■ Exercise ■
Take each line from the entries that holds "والتنمية" and copy it out.

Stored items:
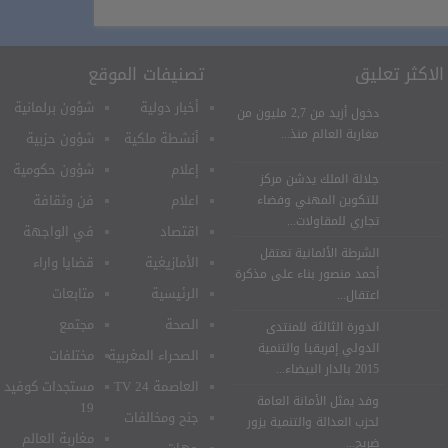
الاكثر تعليق
تصنيفات الموقع
أخبار دولية
شؤون برلمانية
دخول أزيد من 2,7 مليون من
مغاربة العالم منذ...
أنشطة ملكية
شؤون حزبية
إعلام
شؤون حكومية
جلالة الملك يدشن مركز
اعلام
فن وثقافة
للتكوين المهني وفضاء
تجاري للمقاولات...
اقتصاد
في الواجهة
الشرطة الألمانية تعتقل
الأمازيغية
قضايا واراء
أحمد منصور بناء على مذكرة
الرئيسية
متابعات
اعتقال...
الصحة
مجتمع
الدورة الثالثة للمنتدى
الدولي إفريقيا والتنمية
الصحراء المغربية
مختلفات
2015 بالدار البيضاء...
العاصمة 24 TV
مستجدات كوفيد
وفد يمثل الأمانة العامة
19
جنح ومخالفات
لحزب العدالة والتنمية يزور
مغاربة العالم
ضريح...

■ Reply ■
الدولي إفريقيا والتنمية
لحزب العدالة والتنمية يزور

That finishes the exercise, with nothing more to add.